Она положила руки ему на бедра. Впрочем, Джин понимала, что бесполезно его убеждать оставить Энни в покое: он никогда не мог удержаться.
— Просто здороваюсь.
— Вот сам теперь и разбирайся. Ее нужно будет держать, пока мы едим, и я уступаю эту честь тебе, Дональд Кэмерон!
— Да я и не возражаю.
— А будешь, когда она срыгнет тебе на рубашку.
Он вынул дочку из колыбели и удобно устроил у своего плеча.
Джин порезала для Дональда тушеное мясо из рагу.

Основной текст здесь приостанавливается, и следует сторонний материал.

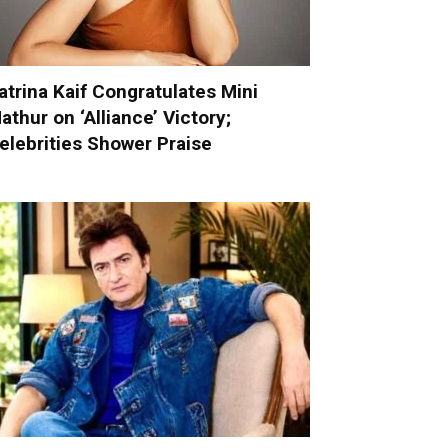
atrina Kaif Congratulates Mini
athur on ‘Alliance’ Victory;
elebrities Shower Praise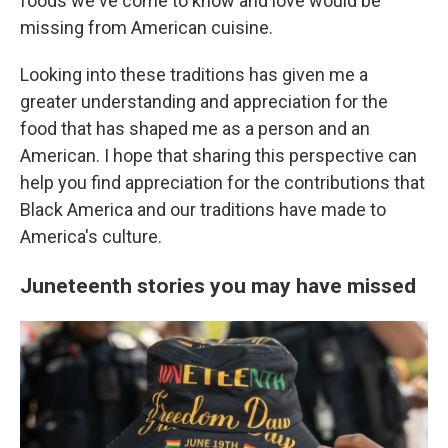
foods we've come to know and love would be
missing from American cuisine.
Looking into these traditions has given me a
greater understanding and appreciation for the
food that has shaped me as a person and an
American. I hope that sharing this perspective can
help you find appreciation for the contributions that
Black America and our traditions have made to
America's culture.
Juneteenth stories you may have missed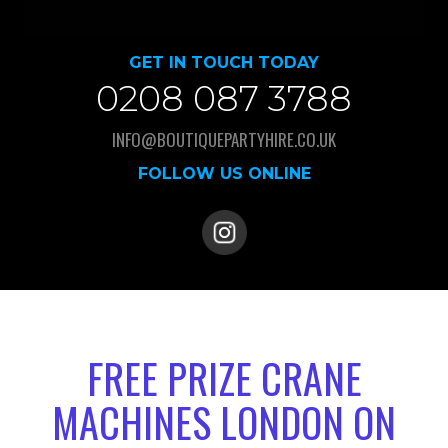
GET IN TOUCH TODAY
0208 087 3788
INFO@BOUTIQUEPARTYHIRE.CO.UK
FOLLOW US ONLINE
FREE PRIZE CRANE
MACHINES LONDON ON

— Только не думай, что я стану это делать для тебя в старости, — сказала она. — Тогда у меня будут дела поважнее, серьезно тебе говорю.
Конни
Сентябрь 1955 года. Эдинбург
Конни выглянула из окна верхнего этажа корпуса Даймонд-Джубил и, стены которого выложены красным песчаником. Внизу, между высокими зданиями отделений, садовники косили траву. Конни чувствовала ее аромат, и ей казалось, что это последние запахи лета: скоро начнется листопад. «Приятно, должно быть, работать на улице, когда светит солнце», — подумала она. Уж лучше, чем в мастерской, куда из расположенной этажом ниже кухни проникают запахи больничных обедов.

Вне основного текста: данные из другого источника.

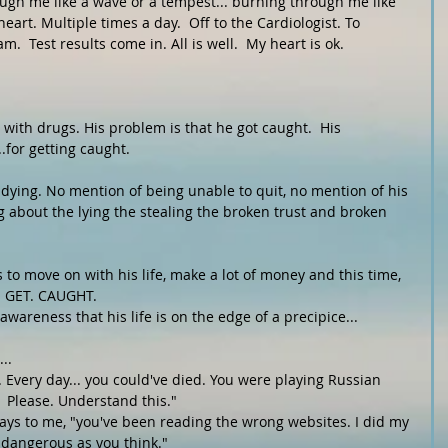
ough me like a wave or a tempest... burning through me like 
art. Multiple times a day.  Off to the Cardiologist. To 
  Test results come in. All is well.  My heart is ok. 
with drugs. His problem is that he got caught.  His 
.for getting caught.
ying. No mention of being unable to quit, no mention of his 
g about the lying the stealing the broken trust and broken 
 to move on with his life, make a lot of money and this time, 
T. GET. CAUGHT. 
wareness that his life is on the edge of a precipice...
..
. Every day... you could've died. You were playing Russian 
.  Please. Understand this."
says to me, "you've been reading the wrong websites. I did my 
 dangerous as you think."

К концу дня в мастерской остались только Конни и миссис Арчер. Рабочий день уже закончился, но несколько комплектов формы нужно было срочно перешить, и Конни предложила остаться, чтобы все доделать.
Раздался нерешительный стук в дверь, но обе женщины его услышали.
Мисс Арчер посмотрела на часы и покачала головой:
— Идите домой. Мы уже почти все закончили, а остальное подождет до завтра. Мы много сделали.
— Вы слышали стук?
— Да, и я его игнорирую.
— Хотите, чтобы открыла я? — Конни взяла шерстяное пальто — слишком теплое для последних солнечных деньков в сентябре, — свернула и положила в свою корзинку.
— Скажите, чтобы приходили завтра. Режим работы указан на двери. Никакой уважительной причины быть не может.
— Что ж, тогда до завтра.
— До завтра. Спасибо за помощь.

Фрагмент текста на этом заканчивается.